Figure 7 with 1 supplement
SRSF1 regulates the expression of spermatogonia-related genes.

(A) Expression of Srsf1 in 5 days postpartum (dpp) control (Ctrl) and conditional knockout (cKO) mouse testis. The RT-qPCR data were normalised to Gapdh. N=5. The expression of Srsf1 is shown as reading coverage in 5 dpp mouse testis. (B) Western blotting of SRSF1 expression in 5 dpp mouse testis. ACTB served as a loading control. The value in Ctrl testes was set as 1.0, and the relative values in cKO testis are indicated. N=5. (C) Volcano map displaying the distribution of differentially expressed genes from RNA-seq data. The abscissa in the figure represents the gene fold change in 5 dpp cKO and Ctrl mouse testis. |log2FoldChange|≥0. The ordinate indicates the significance of gene expression differences between 5 dpp cKO and Ctrl mouse testis. padj ≤0.05. Upregulated genes are shown as red dots, and downregulated genes are shown as green dots. (D) Cluster heatmap of differentially expressed genes. The ordinate is the genotype, and the abscissa is the normalised FPKM (fragments per kilobase million) value of the differentially expressed gene. Red indicates a higher expression level, while blue indicates a lower expression level. (E) Network showing Gene Ontology (GO) enrichment analyses of differentially expressed genes. (F) Heatmap of spermatogonia-related gene expression. (G) The expression of spermatogonia-related genes is shown as read coverage. (H) The expression of spermatogonia-related genes in 5 dpp cKO and Ctrl mouse testis. The RT-qPCR data were normalised to Gapdh. The value in the Ctrl group was set as 1.0, and the relative value in the cKO group is indicated. N=3. Unpaired Student’s t-test determined significance; exact p value p ≥ 0.05, *p < 0.05, **p < 0.01, ***p < 0.001, ****p < 0.0001. The points and error bars represent the mean ± SEM.

Figure 7—source data 1

Western blotting of SRSF1 expression in 5 days postpartum (dpp) mouse testes.
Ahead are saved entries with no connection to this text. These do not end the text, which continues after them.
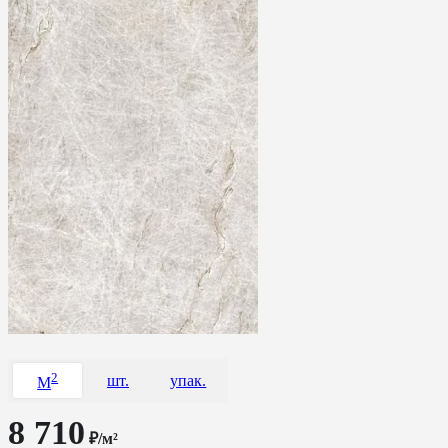
2
шт.
упак.
M
8 710
₽/м²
ACTB served as a loading control.

https://cdn.elifesciences.org/articles/89316/elife-89316-fig7-data1-v1.pdf
Figure 7—figure supplement 1
The libraries of RNA-seq are of good quality.

(A) Filtering of sequencing data per sample. (B) Distribution of sequenced reads across genomic regions for all samples. (C) Gene expression values (fragments per kilobase million [FPKM]) of all samples were subjected to principal component analysis (PCA). (D) The distribution of gene expression levels of different samples is demonstrated by violin plots as shown below. The horizontal coordinate of the graph is the name of the sample, and the vertical coordinate is log2 (FPKM + 1).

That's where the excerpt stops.